Naturally, some are also very deliberate entrepreneurs, for whom every step must pe perfecctly documented and planned before taking action. But more often than not, an entrepreneur acts on impulse.
What to do if the above describes you perfectly? Well, most likely you won’t have the monetary resources – and perhaps nor the experience- to build your own business right away.
What is important, however, is to feel like an entrepreneur, to feel like you can suggest or implement new ideas of changes, that you have freedom of movement, that you’re not bound by old patterns and that you have flexibility.
You may also find all these as an employee. The question you must ask yourself is where can I have all of these?
It is more likely to find this kind of flexibility in start-ups, rather than in multinational companies with hundreds upon thousands of employees. If the employer has more than 100 employees, it already becomes difficult to benefit from such an environment. Those who do, however, have a very big rate of tenure, because their envolvement is apposite.
You must take it upon yourself to, at every interview, find out details about the hiring company and find out if you can fit in and perform easily there.
If you will feel constricted by „n” types of reports or fixed working hours or activities that seem redundant and red-tape-ish, but you are not allowed to bring improvement to any process, or any idea that you have is thoughtlessly tossed aside, you feel as if you are just another unimportant face in the system, you are wasting your time and you can not grow as you would like to. You should consider the fact that this particular environment may not be suitable for you.
Employee
Generally speaking, what defines an employee is the need for financial security. I believe no one would still be employed if everyone was financially sound. Everyone would prefer to run their own business, become an entrepreneur or, maybe, as some say, to slack off, because one is financially assured.
All of us need financial predictability. Both employees and entrepreneurs.
There is no clear distinction, but one could say there are candidates who are „the entrepreneurial type”, and candidates who are „the employee type”.
The first type is defined, most probably, by a greater need for freedom and involvement, while the second through a need of strict rules, procedures, predictability.

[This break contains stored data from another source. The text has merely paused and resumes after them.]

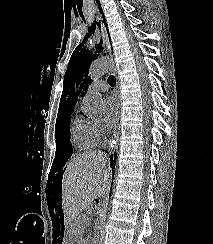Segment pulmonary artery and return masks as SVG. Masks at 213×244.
<instances>
[{
    "label": "pulmonary artery",
    "mask_w": 213,
    "mask_h": 244,
    "mask_svg": "<svg viewBox=\"0 0 213 244\" xmlns=\"http://www.w3.org/2000/svg\"><path fill=\"white\" fill-rule=\"evenodd\" d=\"M95 88L100 92H105L108 89V84L105 81H98L95 83Z\"/></svg>",
    "instance_id": "1"
}]
</instances>
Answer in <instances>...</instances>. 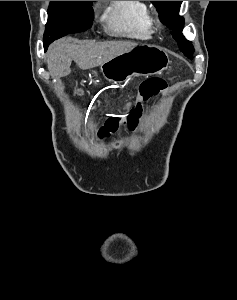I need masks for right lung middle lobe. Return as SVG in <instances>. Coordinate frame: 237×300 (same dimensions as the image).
<instances>
[{
	"label": "right lung middle lobe",
	"mask_w": 237,
	"mask_h": 300,
	"mask_svg": "<svg viewBox=\"0 0 237 300\" xmlns=\"http://www.w3.org/2000/svg\"><path fill=\"white\" fill-rule=\"evenodd\" d=\"M92 1H51L44 33L45 50L54 40L92 26Z\"/></svg>",
	"instance_id": "1"
}]
</instances>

There is no clear line between the two typologies, each of us could just as easily be an employee in cetain environments and an entrepreneur in others. What matters in the end is to know what kind of environment and company is best suited for us.
You can easily solve this mistery- no 6 month long internships or work experiencce required. You simply have to think really hard about what are the things you like, in what work condidtions do you feel particularly happy and what is it that gets your „creative juices flowing”.
Do you prefer to be involved in taking the tough decisions or are you most comfortable following others’?